Schormayer ist daraufhin eigentlich entschlossen, Zenzi sofort loszuwerden. Als ihm aber seine Tochter heftige Vorwürfe wegen seines Fehltrittes macht, entscheidet er, um seine Autorität zu wahren, sie noch bis zum regulären Termin für den Dienstbotenwechsel, an Mariä Lichtmess zu behalten. Auch mit seinem Sohn Lenz, der um den Ruf des Hofes fürchtet, gerät er in Streit. Der alte Schormayer droht ihm mit Enterbung. Die Stimmung ist zunehmend angespannt und gereizt – Ursula versucht, Zenzi zu vergrätzen, und der Schormayer fürchtet sich vor der Übergabe. Zenzi berichtet dem Bauern, dass sie schwanger sei und nur er als Vater des Babys in Frage käme.

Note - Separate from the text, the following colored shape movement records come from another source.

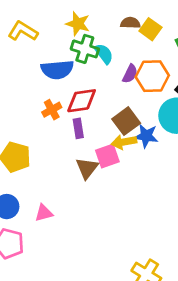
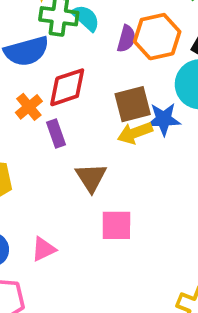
brown square: (126, 121) -> (133, 104), turned 32
purple rectangle: (78, 128) -> (56, 134), moved
pink square: (107, 156) -> (116, 225), moved, turned 30

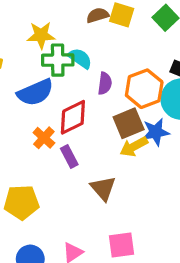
orange hexagon: (157, 37) -> (144, 89), moved
purple semicircle: (126, 39) -> (105, 83), moved
pink square: (116, 225) -> (121, 245), moved

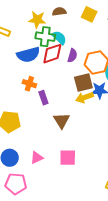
brown semicircle: (98, 15) -> (59, 12), moved
red diamond: (73, 117) -> (52, 54), moved
orange cross: (44, 138) -> (29, 84), turned -32

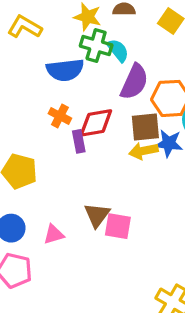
red diamond: (52, 54) -> (96, 123), moved
purple semicircle: (72, 56) -> (134, 82), size x1.6
brown triangle: (62, 121) -> (97, 215), moved
pink square: (68, 158) -> (118, 226), moved

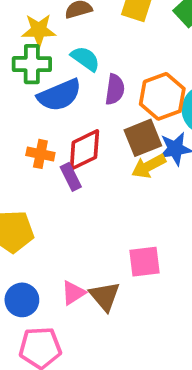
green cross: (96, 45) -> (32, 64), moved
blue semicircle: (65, 70) -> (59, 95), moved
purple semicircle: (134, 82) -> (115, 89), size x0.7
brown triangle: (97, 215) -> (105, 296), moved

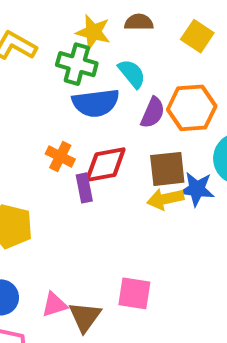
orange hexagon: (162, 96) -> (192, 108), moved

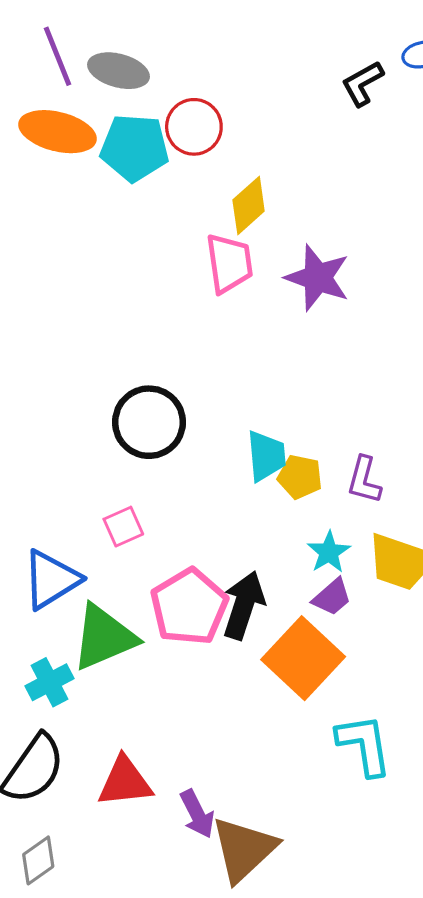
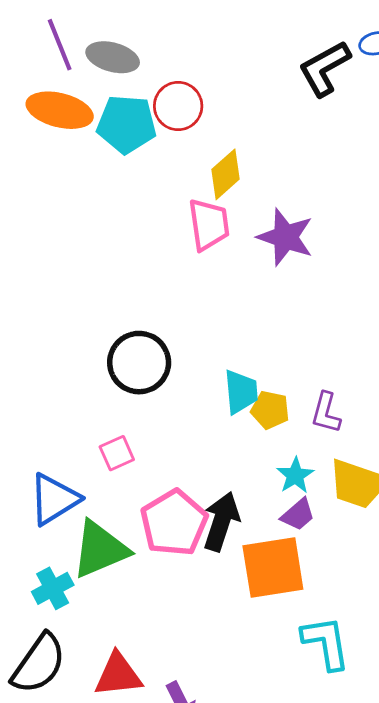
black L-shape: (363, 83) -> (325, 68), size x1.4
orange square: (303, 658) -> (273, 567), turned 38

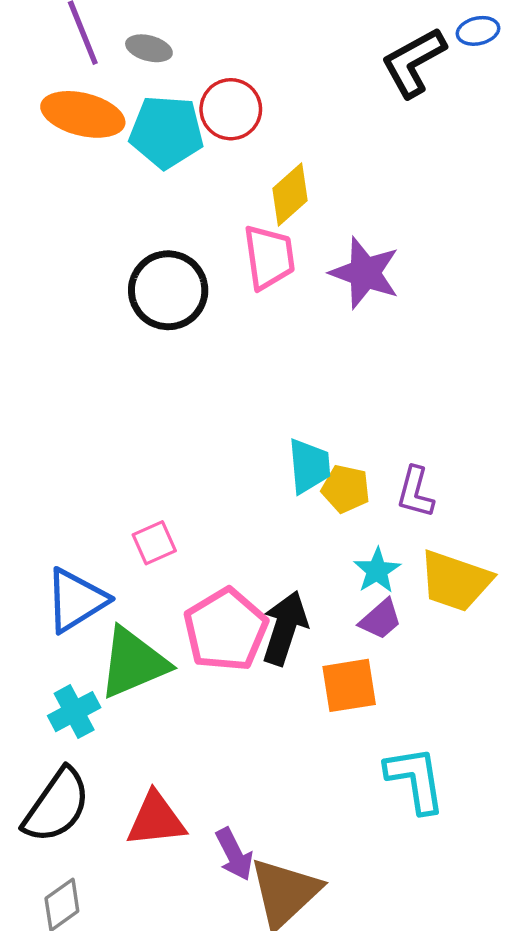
gray ellipse: (113, 57) -> (149, 48), size x0.7
black circle: (139, 363) -> (168, 290), moved
orange square: (273, 567) -> (349, 685), size x0.7

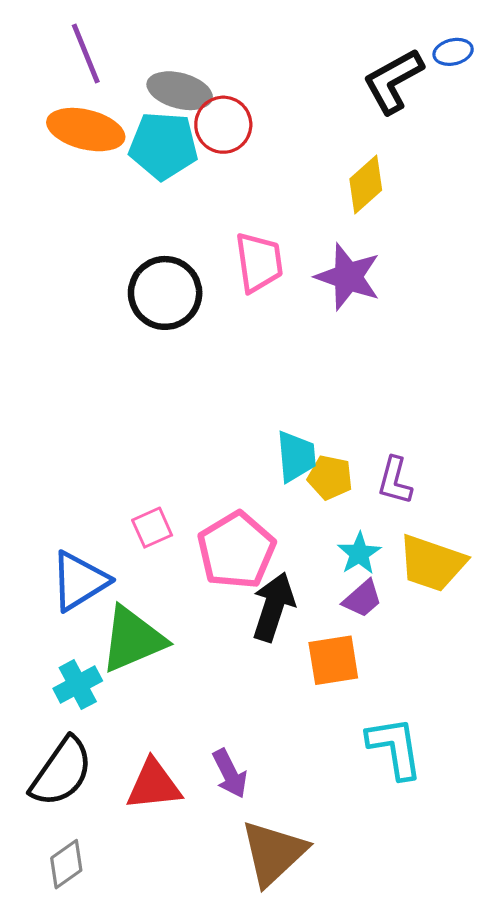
gray ellipse: (149, 48) -> (180, 91), moved, size x1.5
yellow diamond: (290, 195) -> (366, 185), moved
pink pentagon: (226, 630) -> (236, 550), moved
purple arrow: (234, 854) -> (230, 774), moved

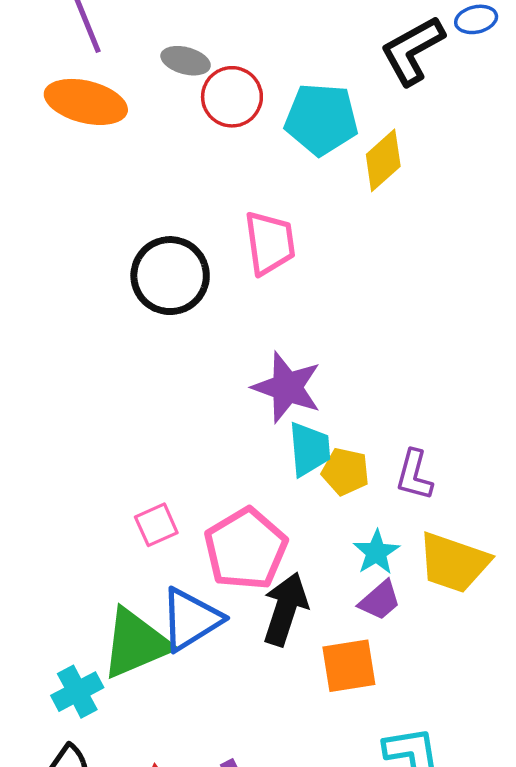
gray ellipse: (180, 91) -> (186, 61), size x0.7
cyan pentagon: (163, 146) -> (321, 119), moved
purple star: (348, 277) -> (287, 387), moved
blue triangle: (79, 581) -> (191, 619), moved

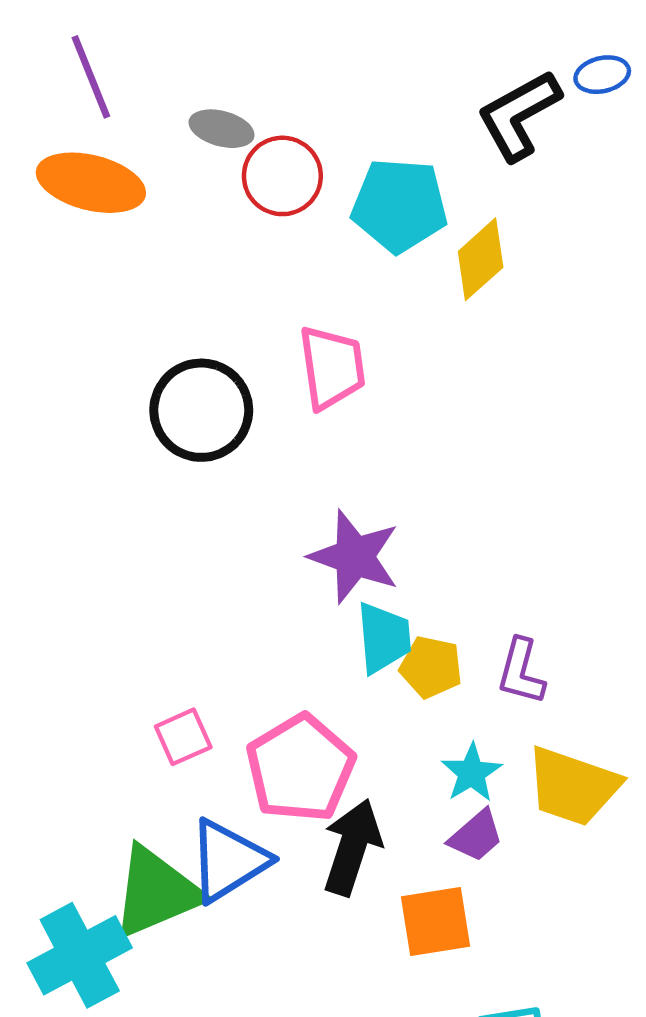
cyan cross: (77, 692) -> (80, 955), size x1.5

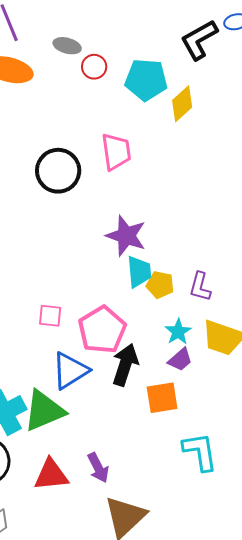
red circle: (282, 176) -> (94, 67), size x0.7
pink square: (183, 737) -> (50, 316), turned 30
green triangle: (156, 892) -> (44, 411), moved

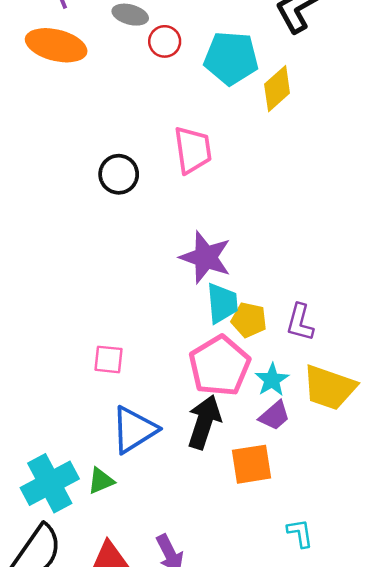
black circle: (58, 171) -> (119, 174), size x0.7
pink pentagon: (102, 330) -> (220, 366), moved
green triangle: (44, 411) -> (101, 481), size x0.5
cyan L-shape: (200, 452) -> (300, 533), size x0.6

Ursula verlobt sich indes mit dem Segen ihres Vaters mit einem auswärtigen Bauern. Die Spannungen auf dem Hof werden von allen Seiten angeheizt, weil alle Beteiligten für ihre Haltung Ermunterung von ihren Vertrauten erfahren. Schormayer versucht, Zenzi zu überreden, einen anderen als Vater des Kindes anzugeben und verspricht ihr finanzielle Unterstützung, doch sie lehnt ab. Der getreue Hausknecht Hansgirgel erkennt, dass er zwischen den Fronten des Familienkrieges aufgerieben wird, und kündigt kurzerhand zu Lichtmess, während der Bauer Zenzi als Hauswirtschafterin weiterbeschäftigt, nachdem Ursula das Haus verlässt.

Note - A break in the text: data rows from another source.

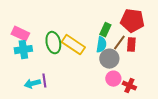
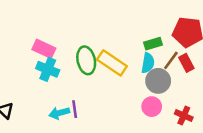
green rectangle: (105, 30) -> (153, 44), turned 48
red rectangle: (131, 45) -> (186, 63), turned -32
cyan cross: (23, 50) -> (48, 69), turned 30
pink circle: (113, 79) -> (152, 107), moved

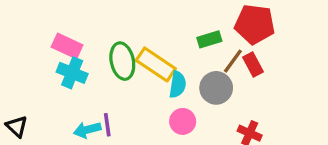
cyan semicircle: (148, 63) -> (178, 85), moved
pink circle: (152, 107) -> (183, 121), moved

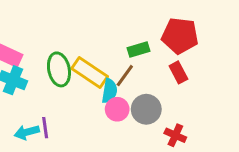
brown line: (233, 61) -> (125, 76), moved
gray circle: (216, 88) -> (146, 109), moved
pink circle: (183, 121) -> (117, 109), moved

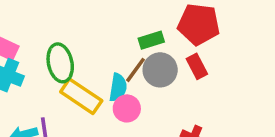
yellow rectangle: (90, 72) -> (81, 96), moved
gray circle: (146, 109) -> (160, 70), moved

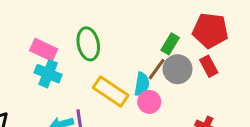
green rectangle: (151, 40) -> (170, 44), turned -42
green ellipse: (60, 63) -> (88, 44), moved

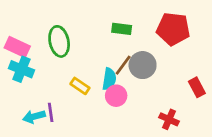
green rectangle: (170, 44) -> (122, 29), moved, turned 66
red rectangle: (209, 66) -> (197, 87), moved
yellow rectangle: (111, 91) -> (80, 86), size x0.6

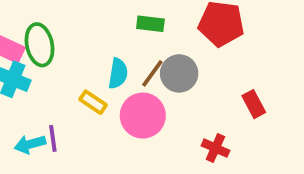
green ellipse: (59, 41) -> (40, 45), moved
cyan semicircle: (109, 79) -> (118, 73), moved
pink circle: (116, 96) -> (143, 116), size x1.5

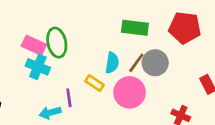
green rectangle: (150, 24) -> (135, 28), size x1.4
purple line: (53, 138) -> (69, 98), moved

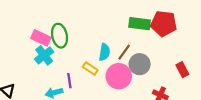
green rectangle: (135, 28) -> (140, 24), moved
gray circle: (155, 63) -> (140, 64), moved
cyan cross: (38, 67) -> (44, 55), turned 30

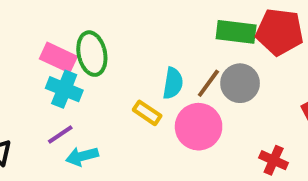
cyan cross: (44, 55) -> (64, 89), turned -30
gray circle: (140, 64) -> (240, 83), moved
purple line: (69, 81) -> (60, 135), moved, turned 64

Auf Ursulas Hochzeitsfeier demütigt der Schormayer seinen Sohn vor allen Leuten und erklärt, dass er nicht übergeben werde. Zuhause kommt es zur Aussprache zwischen Vater und Sohn: Der Alte wirft seinem Sohn vor, den Weggang des Knechtes verschuldet zu haben, der Sohn klagt, dass der Vater den guten Ruf der Familie zerstört habe. Lenz wird handgreiflich und wird vom Vater hinausgeworfen. Er sieht sich ohne Zukunft und macht Zenzi dafür verantwortlich, die den Vater verführt habe und ihm den Kopf verdrehe und auf die Rolle der Bäuerin spekuliere. Während der Schormayer auf dem Feld ist, erhängt Lenz die Magd in der Tenne.
Lakonisch endet der Roman:
„Das Anwesen des Sebastian Glas, zu Schormayer in Kollbach, ist im Herbst desselbigen Jahres zertrümmert worden, nachdem sein Sohn Lorenz zur schwersten Zuchthausstrafe verurteilt worden war. Der Vater bewohnt in Dachau ein kleines Haus und ist durch starkes Trinken in seiner Gesundheit sehr zurückgekommen.“
Hintergrund
[Bearbeiten | Quelltext bearbeiten]Die Geschichte spielt von Herbst 1909 bis Frühjahr 1910[1], also zur Zeit ihrer Entstehung im nördlichen Landkreis Dachau in Bayern. Die meisten genannten Bauerndörfer sind in der Nähe von Markt Indersdorf und Petershausen. Der Ort des Schormayer-Hofes, Kollbach, ist mittlerweile Ortsteil des letzteren. Weichs ist eine noch heute selbstständige Gemeinde im Landkreis. Der Ort des Hochzeiters Prückl, Hirtlbach, gehört heute zu Markt Indersdorf.
Sprache
[Bearbeiten | Quelltext bearbeiten]Während der erzählende Text in süddeutsch gefärbtem Hochdeutsch gehalten ist, lässt Thoma seine Figuren meist in bairischem Dialekt sprechen. Der Großteil der Dialoge spielt zwischen Bauern, Knechten, Viehhändlern, die untereinander in unverbogenem Dialekt reden. Lediglich der Pfarrer auf Ursulas Hochzeit spricht näher an der Schriftsprache.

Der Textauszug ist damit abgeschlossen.